* **PROBLEM**
Beneath this instruction is a listing. Transcribe from it only the stretch from the line with "collaboration with fashion" through the line with "the standard versions", both end lines included, exactly as written.
- - - - - - -
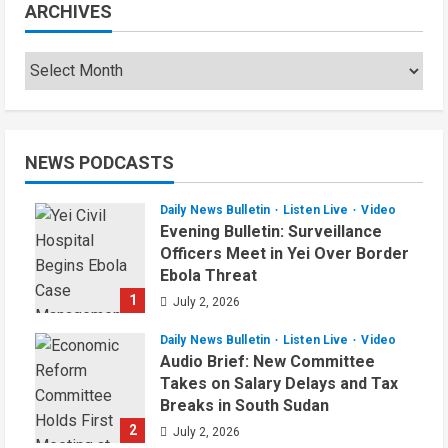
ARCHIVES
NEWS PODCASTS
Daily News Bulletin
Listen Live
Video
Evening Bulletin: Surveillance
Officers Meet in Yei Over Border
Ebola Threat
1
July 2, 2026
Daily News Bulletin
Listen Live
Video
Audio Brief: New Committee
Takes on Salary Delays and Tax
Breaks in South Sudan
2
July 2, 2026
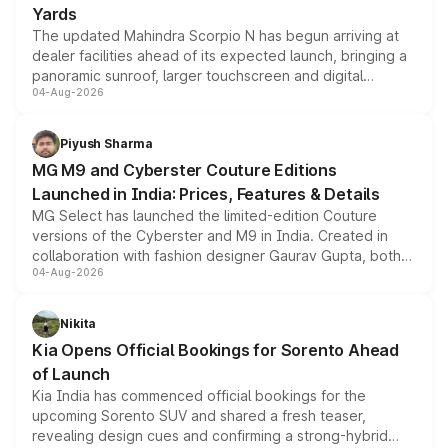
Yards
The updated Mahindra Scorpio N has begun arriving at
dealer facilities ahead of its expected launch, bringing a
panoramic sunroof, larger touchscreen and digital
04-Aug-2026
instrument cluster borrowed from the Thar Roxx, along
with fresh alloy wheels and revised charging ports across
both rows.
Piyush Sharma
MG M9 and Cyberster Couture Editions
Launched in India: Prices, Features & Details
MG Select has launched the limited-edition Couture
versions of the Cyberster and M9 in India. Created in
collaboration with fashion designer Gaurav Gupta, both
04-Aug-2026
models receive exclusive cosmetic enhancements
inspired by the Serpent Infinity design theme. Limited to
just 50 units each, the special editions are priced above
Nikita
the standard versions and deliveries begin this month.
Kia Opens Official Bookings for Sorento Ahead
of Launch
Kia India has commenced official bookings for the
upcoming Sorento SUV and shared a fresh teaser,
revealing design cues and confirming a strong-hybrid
- - - - - - -
* **EXERCISE RESULT**
collaboration with fashion designer Gaurav Gupta, both
04-Aug-2026
models receive exclusive cosmetic enhancements
inspired by the Serpent Infinity design theme. Limited to
just 50 units each, the special editions are priced above
Nikita
the standard versions and deliveries begin this month.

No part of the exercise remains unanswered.